= Sovok =

Pejorative term related to the Soviet Union

Sovok (совок) is a Russian-language slang and pejorative term used in Russia and Ukraine to describe the Soviet Union, the mindset and lifestyle of Soviet people, and the perceived remnants of Soviet culture and psychology in post-Soviet states.

The term initially emerged within late-Soviet counterculture and diaspora circles. Although it first represented a critique of state-sponsored economic dysfunction, it later became a broader sociological or psychological diagnosis. It has come to denote an individual or mentality characterized by state dependency, social apathy, resistance to change, and compliance with authoritarian structures. It is related to the concept Homo Sovieticus, although sovok gained greater popularity within the Soviet population.

==Etymology==
Several people claim the authorship of the term, but it likely emerged across multiple subcultures before coming into mainstream use.
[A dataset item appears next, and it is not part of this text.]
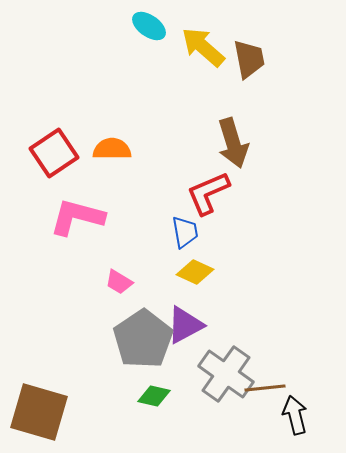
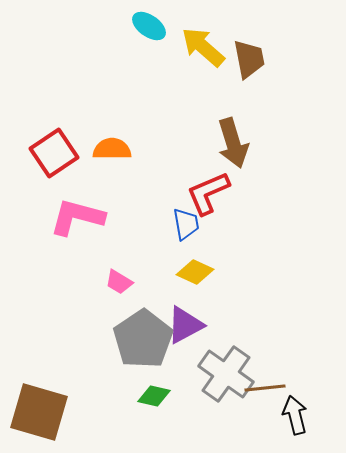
blue trapezoid: moved 1 px right, 8 px up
"Sovok" is derived from the word "Soviet". A common meaning of the word "sovok" is 'dustpan' in Russian and Ukrainian. Linguist Lyudmila Kasyanova writes that the use of "sovok" as a pejorative term applies the negative associations with trash. Mikhail Epstein notes that the suffix "-ok" may convey a dismissive tone in Russian.

There are a number of derived words: adjective: "sovkovy" (совковый), "pertaining to 'sovok'"; noun: совковость ('sovkovost', "sovokness") the totality of the traits of a sovok, and the adverb in совково.

==Meanings==
===Soviet Union===
In its generic meaning the term implies something dysfunctional, commenting on why things are run poorly or why a person behaves badly. Borenstein writes: "When the Soviet Union is called 'sovok', everyone knows what this means: economic deprivation, administrative incompetence, defective consumer technology, an intrusive public culture, bombastic rhetoric that is easily ignored, and widespread hypocrisy."

===Soviet people===
Borenstein concisely defines a "sovok" person as "Soviet yokel" and the first two chapters of his book Soviet Self-Hatred are devoted to the analysis of this category of people.

Alexander Genis describes the sovok as characterized in post-Soviet journalism as possessing "a violent thirst for equality, a deaf hatred for anyone else's success, and an indolence that blazes energy".

===Modern Russia===
Many people think that in modern Russia, despite its transition away from Communism, the negative sovok traits are preserved.

The Levada Center's polling notes that the term remains relevant in issues involving western-oriented reforms and conservative positions.

=== Modern Ukraine ===
According to Oleksiy Moskalenko (2025):

In Ukraine, anything associated with the Soviet system is often derisively called “sovok,” a slang term used even by those who never directly experienced the USSR. The word evokes images of inefficiency and indifference — what some describe as “anti-humanism, anti-dignity” — as well as fear of taking responsibility, a compulsion to please superiors, and the practice of performing tasks for their own sake, not for results. The term typically refers to outdated bureaucratic habits and the attitude of personnel delivering public services.

==In popular culture==
In 1988, Igor Talkov composed the nationalist anthem "Sovki" to criticize those that supported the maintenance of the failing state.

The term affected foreign perception of Soviets through portrayals such as in Yuri Mamin's comedy drama film Window to Paris (1993), which depicted post-Soviet tourists as embodying coarse stereotypes with materialistic goals antithetical to western values.

At the end of the 20th century, Victor Pelevin, a postmodern writer, provides a sympathetic portrayal of this archetype as a member of the post-Soviet intelligentsia that protested against the universalizing of western values, particularly materialism.